In [1]:
%load_ext autoreload
%autoreload 2

In [2]:
%matplotlib inline
%config InlineBackend.figure_format = 'retina'

# Topic: EX2 - Turbofan RUL Prediction
**Task**: Predict the remaining useful life (RUL) of turbofan engines based on given sensor data (time series data). It is a regression problem.
**Data**: Turbofan engine degradation simulation data (NASA) - [Link](https://data.nasa.gov/dataset/Turbofan-Engine-Degradation-Simulation-Data-Set/vrks-gjie). See also in the topic [introduction notebook](https://github.com/nina-prog/damage-propagation-modeling/blob/2fb8c1a1102a48d7abbf04e4031807790a913a99/notebooks/Turbofan%20remaining%20useful%20life%20Prediction.ipynb).

**Subtasks**:
1. Perform a deep **exploratory data analysis (EDA)** on the given data.
2. Implement a more efficient **sliding window method** for time series data analysis.
3. Apply **traditional machine learning methods** (SOTA) to predict the remaining useful life. Includes data preparation, feature extraction, feature selection, model selection, and model parameter optimization. -> 🎯 **Focus on this task** data preparation and feature selection (feature extraction part of sliding window method).
4. Create **neural network models** to predict the remaining useful life. Includes different architectures like Convolutional Neural Networks (CNN), Recurrent Neural Networks (RNN), or Attention Models.
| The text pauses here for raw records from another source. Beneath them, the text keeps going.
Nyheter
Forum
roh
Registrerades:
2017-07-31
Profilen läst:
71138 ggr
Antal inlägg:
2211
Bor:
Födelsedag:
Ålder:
Note: You can search for SOTA research papers and reproduce current state-of-the-art models.


# Imports + Settings

In [3]:
# third-party libraries
import pandas as pd
import numpy as np
import os
from typing import List, Union
import time
from tqdm.notebook import tqdm
import plotly.express as px
import matplotlib.pyplot as plt
import seaborn as sns
from sklearn.neighbors import LocalOutlierFactor
from sklearn.covariance import EllipticEnvelope
from scipy import stats
from scipy.stats import multivariate_normal, zscore
from scipy.stats._mstats_basic import winsorize

import torch
import torch.nn as nn
import torch.optim as optim
from torch.utils.data import DataLoader, Dataset, random_split
from torch.optim.lr_scheduler import StepLR

In [4]:
# source code
os.chdir("../") # set working directory to root of project
#os.getcwd() # check current working directory

from src.utils import load_data, load_config, train_val_split_by_group
from src.rolling_window_creator import RollingWindowDatasetCreator, calculate_RUL
from src.data_cleaning import identify_missing_values, identify_single_unique_features, format_dtype, clean_data
import src.nn_utils as nu

In [5]:
# settings
sns.set_style("whitegrid")
sns.set_palette("Set2")
sns.set(rc={"figure.dpi":100, 'savefig.dpi':200})
sns.set_context('notebook')

In [6]:
np.random.seed(42)

# Paths

In [7]:
PATH_TO_CONFIG = "configs/config.yaml"

# Load config + Data

In [8]:
config = load_config(PATH_TO_CONFIG) # config is dict

In [9]:
%%time
train_data, test_data, test_RUL_data = load_data(config_path=PATH_TO_CONFIG, dataset_num=1)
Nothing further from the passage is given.